From Rob 21 Oct 2000

After a fun and successful 50CC with Steve, I was looking forward to a more
sedate return to Tucson via stays in New Orleans and Steve's home in Clovis.
The French Quarter was cool (my first visit), but after leaving N.O. the
next morning, we gassed up at Natchitoches where Steve asked that we trade
bikes so he could get a quick feel of the Bridgestone BT020s I had recently
mounted.  Well, quick it was as Steve pulled over to the side of the
Interstate just 11 miles out.  The bike had suddenly started to run on one
cylinder and Steve had wisely pulled the clutch and hit the engine cutoff
switch as he coasted to the shoulder.

Roadside troubleshooting verified good spark and fuel delivery, but no
compression on the right cylinder.  I cranked the engine with the right
plug removed and Steve noted an object fly out the hole.  Later, I would
learn that was probably a piece of the piston crown.

Long story short, "The Woman" pulled Steve's MC trailer all the way from
Clovis to bail me out.  I continued on home with the tow car and trailer and
tore the bike down two days later.  Here's the damage assessment:

piston7.jpg (164268 bytes)
1.  Large 1 3/8 by 5/16" piece of the piston crown just below
the lower exhaust valve was gone.  Evidence of high piston
temperatures.  Top compression ring is hammered tight by the
piston crown.  The second compression ring is partially stuck, too.
 
head crack.jpg (509910 bytes)
 2.  Cylinder head is cracked between the two intake valves.  
Evidence of severe collisions within the chamber.
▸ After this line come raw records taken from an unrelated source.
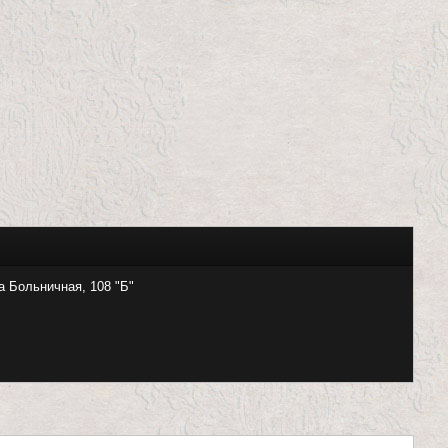
а Больничная, 108 "Б"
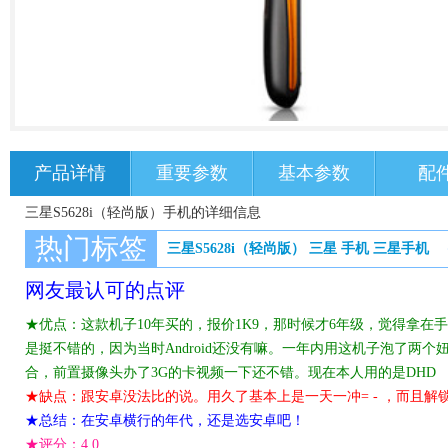
产品详情
重要参数
基本参数
配
三星S5628i（轻尚版）手机的详细信息
热门标签
三星S5628i（轻尚版）
三星
手机
三星手机
网友最认可的点评
★优点：这款机子10年买的，报价1K9，那时候才6年级，觉得拿
是挺不错的，因为当时Android还没有嘛。一年内用这机子泡了两
合，前置摄像头办了3G的卡视频一下还不错。现在本人用的是DHD
★缺点：跟安卓没法比的说。用久了基本上是一天一冲= - ，而且解
★总结：在安卓横行的年代，还是选安卓吧！
★评分：
4.0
Three out 
of the four valves clearly bent and the fourth likely bent.

3.  Cylinder is OK!  No scoring and the original crosshatching is evident
after 111K miles.

4.  New parts cost to repair (excluding labor): ~$1600.  I bought a used 12K
mile '94 RS motor from Iron Horse for $900 and will swap out the two top
ends myself.

Why did this happen?  I'm not quite sure.  Even though the bike had 111K on
it at the time, this is not big miles for a well-maintained BMW.  Something
had to have made the bike, at least the right cylinder, run very hot.
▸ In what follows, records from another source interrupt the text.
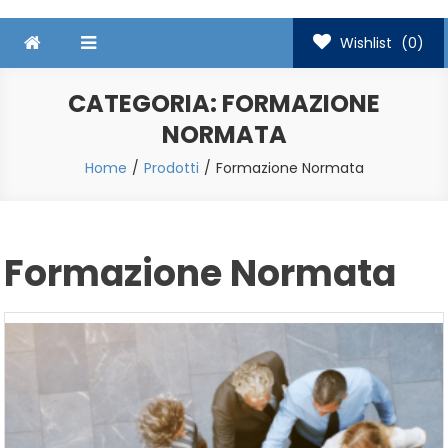
Wishlist
(0)
CATEGORIA:
FORMAZIONE
NORMATA
Home
Prodotti
Formazione Normata
Formazione Normata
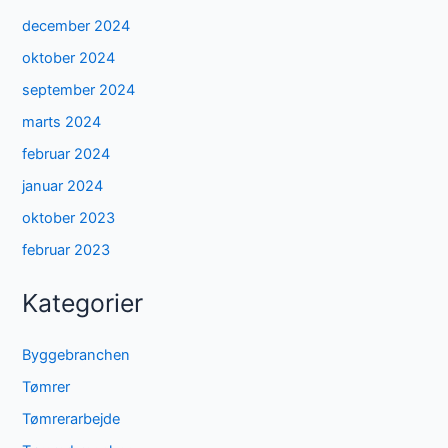
december 2024
oktober 2024
september 2024
marts 2024
februar 2024
januar 2024
oktober 2023
februar 2023
Kategorier
Byggebranchen
Tømrer
Tømrerarbejde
In my experimentation with external fuel filters, I originally tried a
smaller Deutsch and Fram filter than the one currently recommended in my
article at http://www.ibmwr.org/tech/r11tech/extern_fuel_filter.html.  On a
Three Flags run (with this smaller filter), the filter plugged and caused
loss of fuel pressure and power.  That had to have been an extremely lean
condition for the bike, heating things up, I suspect.  Then later on, with a
fresh smaller filter, I was returning home from Ron Ayres home at Plano, TX
when I did some fast speeds west of Big Spring, TX and the bike started
running on one cylinder.  On this occurrence, one of the plug side
electrodes (I don't recall which cylinder) was melted onto the center
electrode, again a high heat situation.

This indicated to me that the small filters were not the way to go and
tended to inhibit fuel flow and pressure.  What I now also think is that I
heat-damaged my engine with the small filters and that this latent damage
became catastrophic coming home from the 50CC.

Lesson learned: Do not go to a smaller filter than OEM.  I'm going to
research an even larger filter than the current Deutsch FF401/424 to assure
constant fuel pressure under worse case conditions.  More to come, and I'll
modify the external filter article with new filter recommendations.